Brazil has instituted policies specifically to help youth make more smooth and successful transitions from school to work. In 2003 the first national program was created to assist young people in obtaining their first job. That program is First Job Stimulus Program (Programa de Estimulo ao Primeiro Emprego). In 2011 the National Agenda on Decent Work for Youth (Agenda Nacional de Trabalho Decente para a Juventude) was created.

===Unemployment===
Unemployment rates among youth in Brazil are generally double the rates among adults. As of 2011, there was an approximate 15.4% youth unemployment rate. Specifically, youth males have a 12.2% unemployment rate while females have a 19.8% unemployment rate.
Unemployment Insurance (UI) stated in Brazil in 1986 and has existed in its present form since 1994. The insurance covers individuals in the private sector who lose their work through unjustified dismissal, including being laid-off. There are currently no requirements for an unemployed individual to search for work. An estimated 27% of Brazilian unemployment recipients are under the age of 21. This is partially because youth are less likely to be eligible for unemployment insurance.

==Youth Crime==
UNESCO calculates that there are 54.5 homicides for every 100,000 young men living in cities such as Recife, Brazil. Most homicides occur in poor bairros like Santa Barbara and Vientnã. The highest death rates were among males age 15 to 24. Not all youth crimes in Brazil are violent homicides. Gang activity is common among young people, especially in favelas. In Brazil the favelas are controlled primarily by youth and young adults.
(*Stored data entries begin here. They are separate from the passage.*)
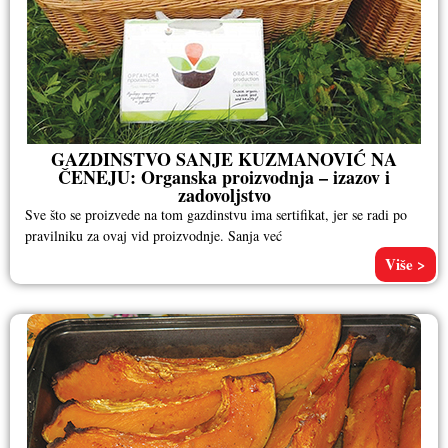
GAZDINSTVO SANJE KUZMANOVIĆ NA
ČENEJU: Organska proizvodnja – izazov i
zadovoljstvo
Sve što se proizvede na tom gazdinstvu ima sertifikat, jer se radi po
pravilniku za ovaj vid proizvodnje. Sanja već
Više >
In the Brazilian favelas it is common for children around the age of ten to join a gang. At age twelve they can carry a weapon. This is especially dangerous because, at this stage in a child's life they have not developed the ability to control their actions, especially with weapons. There are also pressures from gangs and drugs influences that increase youth crime and homicide. Criminal gangs use as much violence than necessary to control their business, so they are not disturbed by police.

==Youth Policy==

Historically, youth policies in Brazil focus primarily on two types of intervention policy. One focus sees youth as asocial threat. The other policy views youth as the subject to rights. However, youth policies are starting to shift away from the 'youth problem approach' of combating violence and controlling youth's free time. There is now a push to ensure their rights.
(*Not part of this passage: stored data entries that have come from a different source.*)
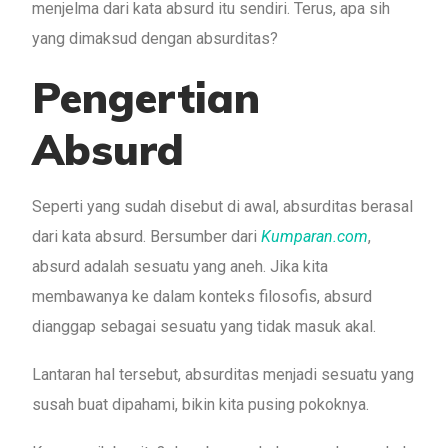
menjelma dari kata absurd itu sendiri. Terus, apa sih
yang dimaksud dengan absurditas?
Pengertian
Absurd
Seperti yang sudah disebut di awal, absurditas berasal
dari kata absurd. Bersumber dari
Kumparan.com
,
absurd adalah sesuatu yang aneh. Jika kita
membawanya ke dalam konteks filosofis, absurd
dianggap sebagai sesuatu yang tidak masuk akal.
Lantaran hal tersebut, absurditas menjadi sesuatu yang
susah buat dipahami, bikin kita pusing pokoknya.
In 2010, the Constitution of Brazil was amended to specifically include and protect youth. A new chapter in the constitution entitled, "Family, Child, Adolescent, Youth, and Elderly" was created.

On August 5, 2013, Brazil's Parliament approved the creation of the Statute of Youth. The Statute provides guidelines and principles for public youth policy, youth rights, and the legal establishment of a National System of Youth and Youth Councils. The Statute of Youth defines youth as people between age 15 and 29.
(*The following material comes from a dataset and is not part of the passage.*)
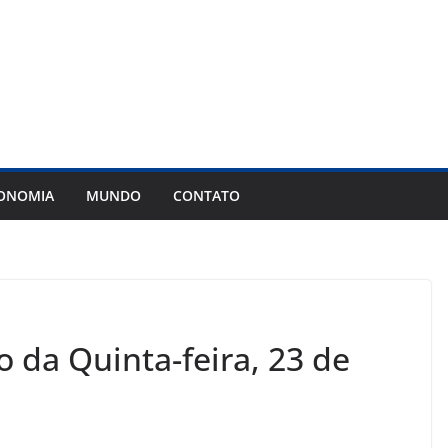
ONOMIA
MUNDO
CONTATO
o da Quinta-feira, 23 de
The Statute requires that youth have the right to:

- Citizenship, social and political participation, and representation
- An education
- Acquisition of the necessary skills to practice a profession, work, and income
- Non-discrimination and equality
- Health
- Culture
- Communication, media, and freedom of expression
- Sport and leisure
- Mobility
- Enjoyment of a sustainable and ecologically balanced environment
- Public security and access to justice

Public and Private agents engaging in youth, must follow these youth policy guidelines.

==Politics==
Brazil has a compulsory voting system. Youth gain the right to vote at age 16. Voting is optional for youth age 16 to 18 and people over 70 years old.

In June 2013, a student-led protest movement began in São Paulo, Brazil. The protests began when bus and subway fares were raised 10-cents. The protests was led by the Free Fare Movement (Movimento Passe Livre). As the youth protests went on, the movement grew to address other issues, including excessive amounts of money being used for the World Cup, government corruption, and social inequalities. The youth also stood up to police brutality against their fellow protesters. The goals of the movement included improvement of public transportation, national health care, and the public education system.